Pennsylvania Attorney General Dave Sunday filed suit Tuesday against Character.AI, the chatbot platform with more than 20 million monthly active users, alleging that bots on the platform have been posing as licensed medical professionals — including, in one case, a chatbot that gave a state investigator a fabricated Pennsylvania medical license number.
The complaint, brought by Governor Josh Shapiro’s administration, names a chatbot called “Emilie” that the state says described itself as “Doctor of psychiatry” with the prompt “You are her patient.” When a state investigator opened a conversation and said they felt sad and empty, the bot allegedly mentioned depression and offered to book an assessment. It then claimed to have attended Imperial College London’s medical school and to be licensed to practice in the U.K. and Pennsylvania — producing a fake Pennsylvania medical license number to back the claim.
What’s at stake:
- The state is seeking a preliminary injunction to stop AI companion bots from holding themselves out as licensed professionals or providing medical advice on the platform.
- It’s the first action of its kind brought by a sitting governor, and follows an investigation by Pennsylvania’s Department of State AI Task Force into the unlicensed practice of medicine via AI chatbots.
- Character.AI’s user base — more than 20 million monthly actives — gives the case scale beyond Pennsylvania. A favorable ruling on preliminary injunction would set a template that other state AGs and licensing boards will study closely.

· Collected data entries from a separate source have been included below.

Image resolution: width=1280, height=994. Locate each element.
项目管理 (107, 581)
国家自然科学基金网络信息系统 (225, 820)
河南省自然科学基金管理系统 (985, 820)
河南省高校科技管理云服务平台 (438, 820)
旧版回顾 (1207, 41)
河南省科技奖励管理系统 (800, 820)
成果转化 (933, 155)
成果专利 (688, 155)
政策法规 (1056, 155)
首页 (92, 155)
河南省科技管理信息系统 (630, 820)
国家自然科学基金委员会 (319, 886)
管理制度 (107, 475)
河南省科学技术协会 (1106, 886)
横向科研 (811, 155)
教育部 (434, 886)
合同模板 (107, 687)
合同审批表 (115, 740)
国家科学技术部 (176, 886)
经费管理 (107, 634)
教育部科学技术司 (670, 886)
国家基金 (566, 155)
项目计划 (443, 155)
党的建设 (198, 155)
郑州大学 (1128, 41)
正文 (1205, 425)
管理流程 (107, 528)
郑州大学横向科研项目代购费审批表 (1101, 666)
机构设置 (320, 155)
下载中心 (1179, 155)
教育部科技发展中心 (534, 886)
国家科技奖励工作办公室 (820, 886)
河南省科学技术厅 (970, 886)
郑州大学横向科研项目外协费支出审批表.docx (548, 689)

The legal theory leans on existing medical licensing law rather than novel AI-specific rules. That matters: platforms can’t fall back on “AI exceptionalism” to argue they’re exempt from the same regulations that apply to human practitioners. If Pennsylvania prevails, the precedent extends to any AI product — companion bot, generalist assistant, or otherwise — that lets users believe a licensed person is on the other end of the conversation.

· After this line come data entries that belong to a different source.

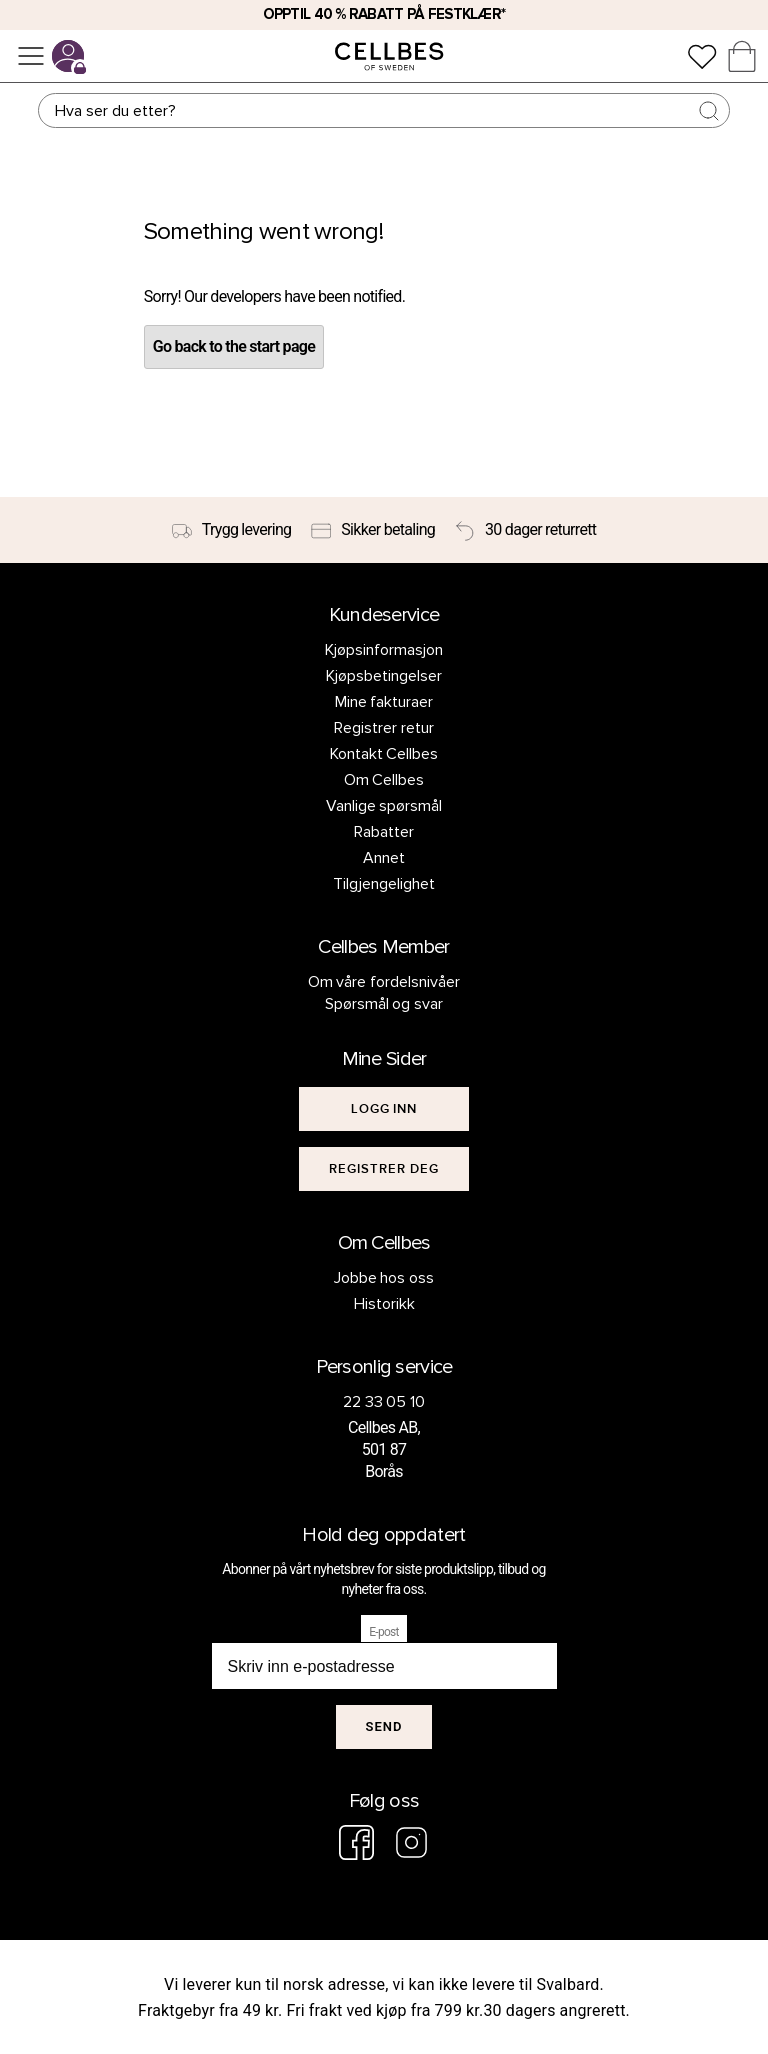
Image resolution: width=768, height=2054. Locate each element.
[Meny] (31, 56)
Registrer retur (384, 728)
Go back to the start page (234, 346)
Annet (384, 858)
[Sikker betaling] (373, 530)
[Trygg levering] (232, 530)
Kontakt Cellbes (384, 754)
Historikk (384, 1304)
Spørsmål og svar (384, 1004)
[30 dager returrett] (525, 530)
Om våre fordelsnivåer (384, 982)
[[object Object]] (384, 1109)
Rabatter (384, 832)
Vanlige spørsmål (384, 806)
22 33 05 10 (384, 1402)
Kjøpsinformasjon (384, 650)
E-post (384, 1632)
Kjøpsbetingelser (384, 676)
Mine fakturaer (384, 702)
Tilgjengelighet (384, 884)
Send (384, 1726)
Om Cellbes (384, 780)
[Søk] (383, 110)
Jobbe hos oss (384, 1278)
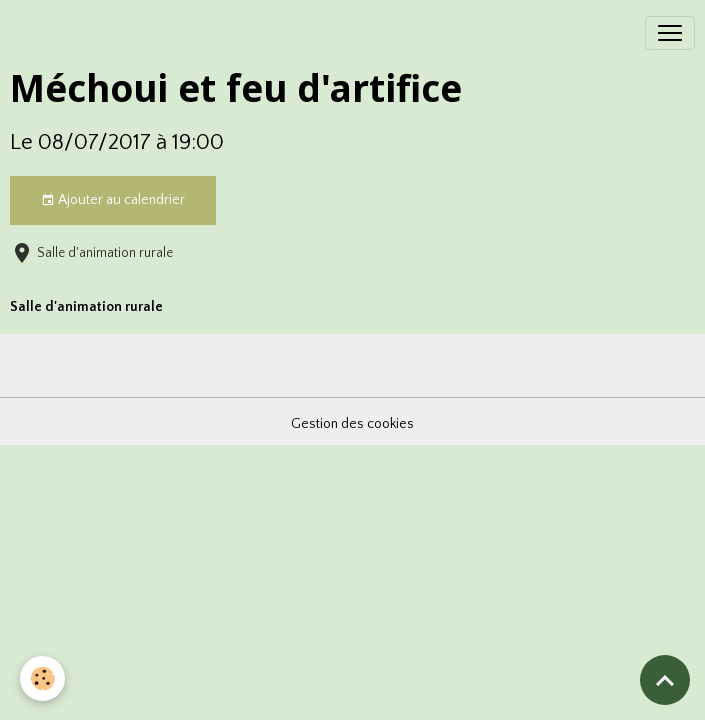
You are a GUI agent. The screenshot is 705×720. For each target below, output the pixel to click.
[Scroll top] (665, 680)
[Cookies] (42, 678)
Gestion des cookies (352, 424)
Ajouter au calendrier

This is also Character.AI’s second major legal pressure point in recent quarters. The platform has already faced wrongful-death litigation tied to a teenager who died after extensive use of one of its companion bots. The Pennsylvania action shifts the field from product-liability toward regulatory enforcement with the threat of injunctive relief — and an injunction would land much faster than a jury verdict.
The preliminary injunction hearing and the response from other state AGs are worth watching closely.